I've got two FSA MegaExo cranks and was concerned because I've read their BBs don't last (but I've not had any trouble with them so far).
So I bought a 6800 BB and was disappointed that the FSA spindle won't fit because it is .001" bigger than the ID of the bearings. 
I will polish that .001 off and use the Shimano BBs.


----------



## wgscott (Jul 14, 2013)

Let me know if it works (or doesn't). Elsewhere, I've since read that in general it won't work with their carbon cranks, but will with their cheaper aluminum cranks (of which the Omega seems to be one).

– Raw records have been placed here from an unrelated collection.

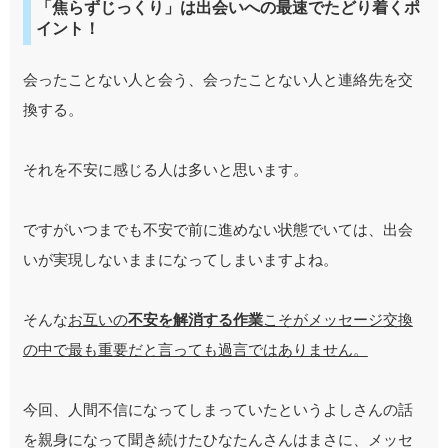
「焦らずじっくり」は出会いへの最速でたどり着くポ
イント！
会ったことない人と会う、会ったことない人と連絡先を交
換する。
それを不安に感じる人は多いと思います。
ですがいつまでも不安で前に進めない状態でいては、出会
いが実現しないままになってしまいますよね。
そんな
お互いの
不安を解消する作業
こそがメッセージ交換
の中で最も重要だと言っても過言ではありません。
今回、人間不信になってしまっていたというよしさんの話
を親身になって聞き続けたひなたんさんはまさに、メッセ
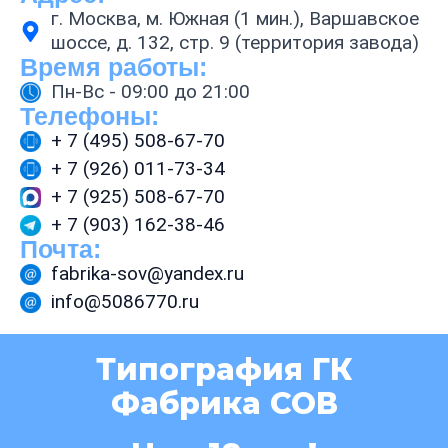
г. Москва, м. Южная (1 мин.), Варшавское
шоссе, д. 132, стр. 9 (территория завода)
Время работы:
Пн-Вс - 09:00 до 21:00
Телефоны:
+ 7 (495) 508-67-70
+ 7 (926) 011-73-34
+ 7 (925) 508-67-70
+ 7 (903) 162-38-46
Почта:
fabrika-sov@yandex.ru
info@5086770.ru
Типография ГК
Фабрика СОВ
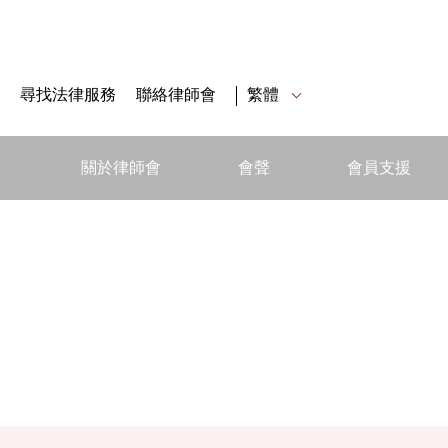
尋找法律服務
聯絡律師會
繁體
關於律師會
會聲
會員支援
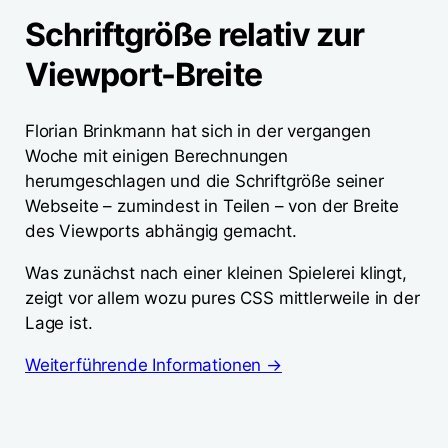
Schriftgröße relativ zur
Viewport-Breite
Florian Brinkmann hat sich in der vergangen
Woche mit einigen Berechnungen
herumgeschlagen und die Schriftgröße seiner
Webseite – zumindest in Teilen – von der Breite
des Viewports abhängig gemacht.
Was zunächst nach einer kleinen Spielerei klingt,
zeigt vor allem wozu pures CSS mittlerweile in der
Lage ist.
Weiterführende Informationen →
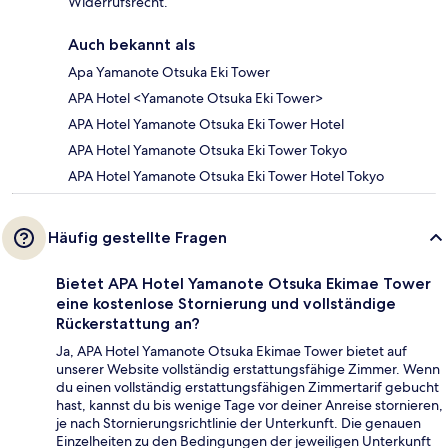
Widerrufsrecht.
Auch bekannt als
Apa Yamanote Otsuka Eki Tower
APA Hotel <Yamanote Otsuka Eki Tower>
APA Hotel Yamanote Otsuka Eki Tower Hotel
APA Hotel Yamanote Otsuka Eki Tower Tokyo
APA Hotel Yamanote Otsuka Eki Tower Hotel Tokyo
Häufig gestellte Fragen
Bietet APA Hotel Yamanote Otsuka Ekimae Tower
eine kostenlose Stornierung und vollständige
Rückerstattung an?
Ja, APA Hotel Yamanote Otsuka Ekimae Tower bietet auf
unserer Website vollständig erstattungsfähige Zimmer. Wenn
du einen vollständig erstattungsfähigen Zimmertarif gebucht
hast, kannst du bis wenige Tage vor deiner Anreise stornieren,
je nach Stornierungsrichtlinie der Unterkunft. Die genauen
Einzelheiten zu den Bedingungen der jeweiligen Unterkunft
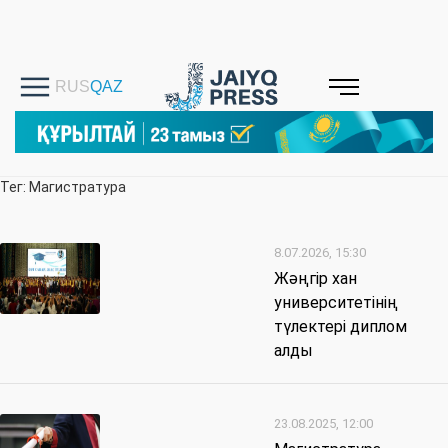
Тег: Магистратура
8.07.2026, 15:30
Жәңгір хан
университетінің
түлектері диплом
алды
23.08.2025, 12:00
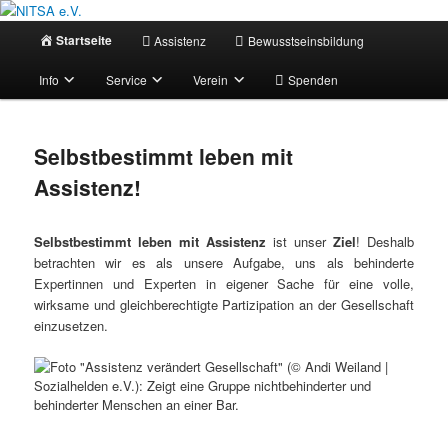
Zum
Selbstbestimmt leben mit Assistenz!
primären
Hauptmenü
Startseite
Assistenz
Bewusstseinsbildung
Inhalt
springen
NITSA e.V.
Info
Service
Verein
Spenden
Selbstbestimmt leben mit
Assistenz!
Selbstbestimmt leben mit Assistenz
ist unser
Ziel
! Deshalb
betrachten wir es als unsere Aufgabe, uns als behinderte
Expertinnen und Experten in eigener Sache für eine volle,
wirksame und gleichberechtigte Partizipation an der Gesellschaft
einzusetzen.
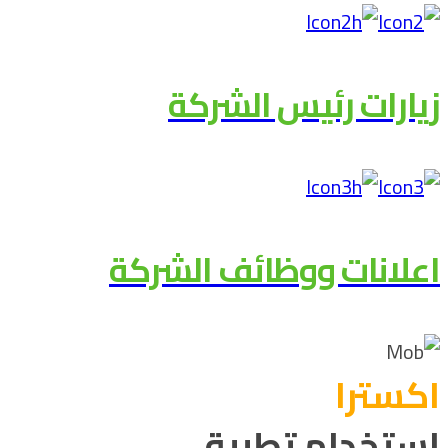
زيارات رئيس الشركة
اعلانات ووظائف الشركة
اکسترا
استخدام تطبيق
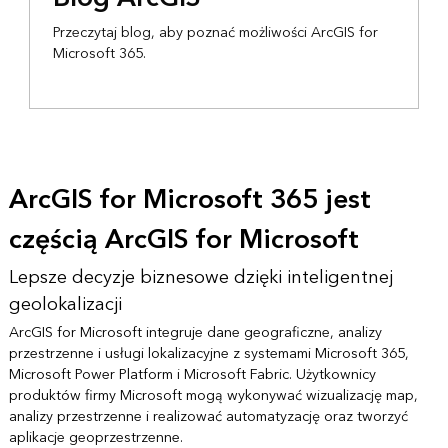
Przeczytaj blog, aby poznać możliwości ArcGIS for
Microsoft 365.
ArcGIS for Microsoft 365 jest
częścią ArcGIS for Microsoft
Lepsze decyzje biznesowe dzięki inteligentnej
geolokalizacji
ArcGIS for Microsoft integruje dane geograficzne, analizy
przestrzenne i usługi lokalizacyjne z systemami Microsoft 365,
Microsoft Power Platform i Microsoft Fabric. Użytkownicy
produktów firmy Microsoft mogą wykonywać wizualizację map,
analizy przestrzenne i realizować automatyzację oraz tworzyć
aplikacje geoprzestrzenne.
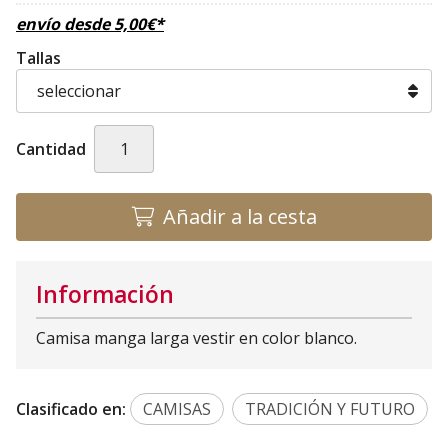
envío desde
5,00
€
*
Tallas
Cantidad
Añadir a la cesta
Información
Camisa manga larga vestir en color blanco.
Clasificado en:
CAMISAS
TRADICIÓN Y FUTURO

Also, has anyone actually seen a 46/30T FSA Omega crank for sale anywhere?


----------



## Randy99CL (Mar 27, 2013)

I worked as a machinist much of my life and won't have any trouble taking that .001" off. I could even chuck them in a lathe at my brother's shop but that won't be necessary.

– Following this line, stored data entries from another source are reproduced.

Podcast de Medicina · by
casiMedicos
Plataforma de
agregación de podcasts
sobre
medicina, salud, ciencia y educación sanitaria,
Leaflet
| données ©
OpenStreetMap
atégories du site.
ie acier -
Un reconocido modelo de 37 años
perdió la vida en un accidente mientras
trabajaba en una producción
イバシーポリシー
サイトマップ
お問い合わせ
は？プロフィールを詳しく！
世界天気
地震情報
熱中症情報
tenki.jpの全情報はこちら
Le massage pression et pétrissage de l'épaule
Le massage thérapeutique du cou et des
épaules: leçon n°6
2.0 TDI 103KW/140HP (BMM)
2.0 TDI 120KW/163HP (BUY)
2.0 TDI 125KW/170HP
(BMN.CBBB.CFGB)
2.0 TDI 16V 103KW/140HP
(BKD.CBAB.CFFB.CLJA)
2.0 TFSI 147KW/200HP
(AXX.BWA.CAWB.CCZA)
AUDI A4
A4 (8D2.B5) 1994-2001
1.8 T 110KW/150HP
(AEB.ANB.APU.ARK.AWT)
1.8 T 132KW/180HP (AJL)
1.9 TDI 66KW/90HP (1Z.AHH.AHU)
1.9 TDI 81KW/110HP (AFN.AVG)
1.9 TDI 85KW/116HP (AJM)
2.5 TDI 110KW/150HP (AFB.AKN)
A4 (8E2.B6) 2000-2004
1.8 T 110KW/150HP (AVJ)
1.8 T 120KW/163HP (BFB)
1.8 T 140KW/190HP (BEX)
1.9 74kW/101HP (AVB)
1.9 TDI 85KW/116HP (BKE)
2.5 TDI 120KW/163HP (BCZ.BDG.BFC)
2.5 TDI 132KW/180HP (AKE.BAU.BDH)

I bought both the Gossamer and Energy cranks cheap as close-outs from Nashbar a couple of years ago. They don't have them anymore.
I just googled it and didn't find any of the 46/30s but some places that sell the Omega set. You may have to check a lot of sites to find one and I'd email FSA and ask them. The 50/34 on Amazon is only $75.


----------



## wgscott (Jul 14, 2013)

Randy99CL said:


> The 50/34 on Amazon is only $75.


My wife has this on her bike, so I guess I could try that to see if it worked.


----------



## Cerveloboy (Mar 8, 2007)

wgscott said:


> *Praxis Works Alba Crankset* 48/32T, BB30 only (?), $175
> 
> https://www.praxiscycles.com/product/alba-m30/
> 
> ...


I know this an old post but I wondered if you settled on something. I too would love a 30 with my 32 for the steep climbs. What did the OP end up getting?


----------



## MMsRepBike (Apr 1, 2014)

https://www.praxiscycles.com/product/m30-english-threaded/

Alba crank on a BSA english threaded bike with this bottom bracket.


----------